Web Scraping In Practice

Introduction

Now that you've gotten a brief introduction to Beautiful Soup and how to select various elements from a web page, its time to practice a hands-on case of scraping a website. You'll start to see that scraping is a dynamic process that involves investigating the web page(s) at hand and developing scripts tailored to those structures.

Objectives

You will be able to:

Load a web page into Beautiful Soup
Use inspect element to find unique identifiers for elements of interest
Navigate HTML documents using Beautiful Soup's children and sibling relations

from bs4 import BeautifulSoup
import requests

Grabbing an HTML Page

To start, here's how to retrieve an arbitrary web page and load its content into Beautiful Soup for parsing.
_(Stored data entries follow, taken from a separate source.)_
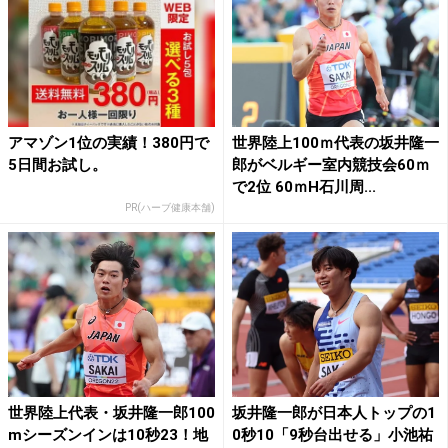
アマゾン1位の実績！380円で
世界陸上100ｍ代表の坂井隆一
5日間お試し。
郎がベルギー室内競技会60ｍ
で2位 60ｍH石川周...
PR(ハーブ健康本舗)
世界陸上代表・坂井隆一郎100
坂井隆一郎が日本人トップの1
mシーズンインは10秒23！地
0秒10「9秒台出せる」小池祐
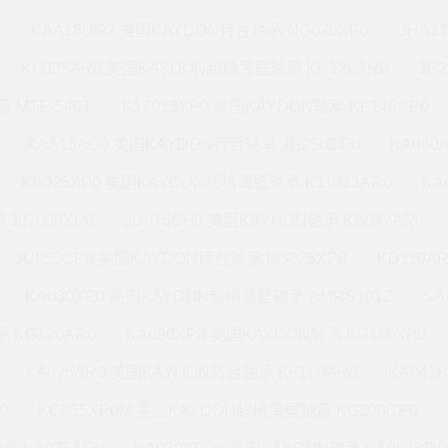
M
KAA15UG2 美国KAYDON转台轴承 NG070XP0
JHA1
KB035AR6 美国KAYDON超精薄壁轴承 KC120AR0
JG
 MTE-540T
K12013XP0 美国KAYDON轴承 KF140CP0
KAA15AG0 美国KAYDON转台轴承 JG250CP0
KA060
KB025XP0 美国KAYDON超精薄壁轴承 K11013AR0
KA
J07008XP0
JU075CP0 美国KAYDON轴承 KA042AR0
JU055CP0 美国KAYDON转台轴承 KG075XP0
KD110A
KA030XP0 美国KAYDON超精薄壁轴承 AMRS101Z
SA
 KG120AR0
KA090XP0 美国KAYDON轴承 KG110XP0
KA075AR0 美国KAYDON转台轴承 KF160AR0
KA047
0
KC055XP0M 美国KAYDON超精薄壁轴承 KG200CP0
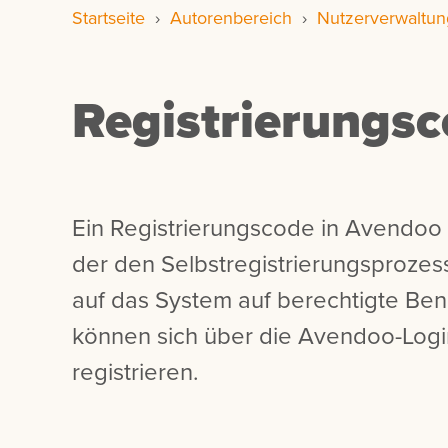
Startseite
›
Autorenbereich
›
Nutzerverwaltun
Registrierungs
Ein Registrierungscode in Avendoo i
der den Selbstregistrierungsprozess
auf das System auf berechtigte Ben
können sich über die Avendoo-Logi
registrieren.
You first use the requests package to pull the html itself and then pass that data to beautiful soup.

html_page = requests.get('http://books.toscrape.com/') #Make a get request to retrieve the page
soup = BeautifulSoup(html_page.content, 'html.parser') #Pass the page contents to beautiful soup for parsing

Previewing the Structure

While it's apt to be too much information to effectively navigate, taking a quick peek into the structure of the HTML page is always a good idea.

soup.prettify

Using the Inspect Element Feature

As you can see, there's a lot going on in a production level HTML page. Rather than tediously scrolling through all of this, you'll typically have specific information you're looking to pull from a page. For example, the page you've just loaded is a mock online bookstore used for scraping practice. (As noted in the previous lesson, be careful what you attempt to scrape and at what rate/volume; many websites will quickly blacklist you if you attempt to make too many requests.) For this page, you'll see how to programmatically extract the book names, cover images, and price. Once you have a goal in mind, you can right click on the portion of the page that you're interested in and select inspect element. This will bring up the developer's portion of your web broswer and allow you to preview the underlying html code.

This will also reveal underlying divs, headers and other containers the web designers have used to organize their web pages.

Selecting a Container

While you're eventually looking to select each of the individual books, it's often easier to start with an encapsulating container. In this case, the section, displayed above. Once you select this container, you can then make sub-selections within it to find the relevant information you are searching for. In this case, the warning just above the div for the books is easy to identify. You can start by selecting this element and then navigating to the next div element.

warning = soup.find('div', class_="alert alert-warning")
warning #Previewing is optional but can help you verify you are selecting what you think you are

Traversing the Soup

Now, you can navigate to the section using the next sibling method. (In actuality you need to use nextSibling twice in this case.)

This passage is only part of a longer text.